The Economist The Economist

Negotiations will begin on schedule next week, but in a very different political context

ALTHOUGH little debated during the campaign, Brexit is the government’s biggest challenge. Formal talks begin next week despite post-election chaos. The Brexit department in London has just lost two of its four ministers. Nobody knows how long Theresa May will be in Downing Street. Yet the EU’s timetable is oblivious to elections. Mrs May’s letter invoking Article 50 was sent 11 weeks ago, and a negotiating mandate has been given by the other 27 countries to Michel Barnier at the European Commission. There is no doubt over when Britain is due to leave: two years after Mrs May’s letter, on March 29th 2019.

Yet neither side can pretend nothing has changed. Mrs May called the election to win a mandate for her “hard Brexit”, prioritising immigration control and escaping the European Court of Justice (ECJ) over the economy. That implied leaving the EU’s single market and customs union. But the election gave her no mandate. Some 82% of voters backed parties promising to quit the single market. Yet Labour’s commitment was opaque, since it talked of retaining all the market’s benefits. And a majority of MPs in both parties were Remainers.

Politics reflects the new circumstances. The appointment of Damian Green, a strong pro-EU figure, as first secretary of state is one sign, albeit partly offset by the choice of Steve Baker, a hard Brexiteer, as a Brexit minister. The prominence of Ruth Davidson, leader of the Scottish Tories, who wants an “open Brexit”, is another. Mrs May’s Northern Irish partners, the Democratic Unionists, fret over a possible hard border with the Irish Republic. And her political weakness has forced Mrs May to retain the doveish Philip Hammond in a much stronger position at the Treasury. He has declared that voters did not back Brexit to make themselves poorer.

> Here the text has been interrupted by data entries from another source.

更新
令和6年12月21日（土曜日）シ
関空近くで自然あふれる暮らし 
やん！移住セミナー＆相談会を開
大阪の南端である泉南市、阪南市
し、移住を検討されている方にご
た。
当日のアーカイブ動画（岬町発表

Some Remainers want Mrs May to switch to the softer option of staying in the single market and customs union. A few want to withdraw the Article 50 letter or extend its deadline. But an abrupt change of policy is unlikely. Many Remainers also favour the idea of tougher immigration controls, although the single market precludes them. Most voters now just want to get on with Brexit. Extending the deadline requires unanimous support from the 27, which is unlikely to be forthcoming.

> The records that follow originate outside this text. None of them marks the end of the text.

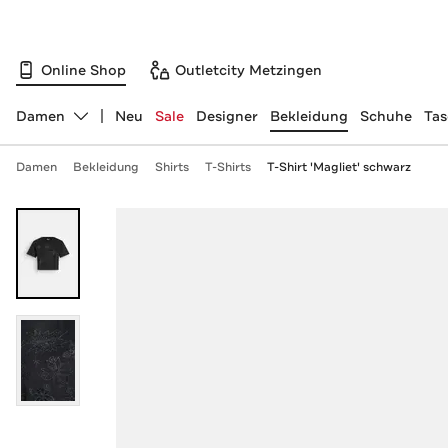
Online Shop
Outletcity Metzingen
Damen
Neu
Sale
Designer
Bekleidung
Schuhe
Ta
Abteilung ändern, ausgewählt:
Damen
Bekleidung
Shirts
T-Shirts
T-Shirt 'Magliet' schwarz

Yet it is possible to draw three broad conclusions about where next for Brexit. One is that Mrs May’s priorities will have to change to put the economy and jobs first. That means listening to British business. A new report from the Harvard Kennedy School (“Making Brexit work for British Business”), based on many interviews, stresses the case for barrier-free access to the single market, more talented immigrants and continuing engagement with EU regulatory agencies. This suggests it would be wise to keep open both the single-market and customs-union options.

A second is that the vast quantity of Brexit-related legislation, described recently by Lord Judge as a tsunami, will be far harder to process in a hung parliament. And that points to a need for cross-party collaboration. Even David Cameron, Mrs May’s predecessor, has called for this. It may be tricky formally to involve other parties in the Brexit negotiations, not least because they have little reason to help Mrs May. But compromises will be necessary to get the Great Repeal Bill and other laws through both parliamentary houses.

The third is that far more time is needed than is available. Mrs May will now surely have to accept the EU’s sequencing plan, which means dealing with the Article 50 divorce before discussing new trade arrangements. That makes a case for more generosity from the British side, particularly over EU citizens in Britain and the sums needed to pay the “Brexit bill”. But even then, negotiations on a deep and special trade partnership will take a lot longer than the year or so likely to be left before the Article 50 deadline. To avoid a cliff-edge exit of “no deal” thus requires a transition. And the only plausible transition on offer will be to keep the status quo, which implies continuing free movement of people, budget payments and the ECJ.

The end-point for Brexit is far less certain, though some clarity may be needed before entering any transition. It could still be Mrs May’s hard Brexit, with a relationship analogous to the EU’s planned deals with Canada or Ukraine. But it might equally be a softer Brexit into a relationship more like Norway’s or Switzerland’s, which could mean retention of either or both the single market and customs union. There is surely scope for some creative additions to these. On migration, for instance, Britain might secure an emergency brake (as Norway has) or permission to offer jobs first to British nationals. Subjection to the ECJ could be partly disguised by deft use of the EFTA court, like Switzerland.

The economic outlook matters: hence Mr Hammond’s new clout. Growth has slowed in Britain but picked up in the rest of the EU. Not only will that make voters more aware of the potential costs of Brexit, but also it will mean that net EU migration continues to fall sharply. In a year’s time, there could just be a better chance of compromises that suit all sides.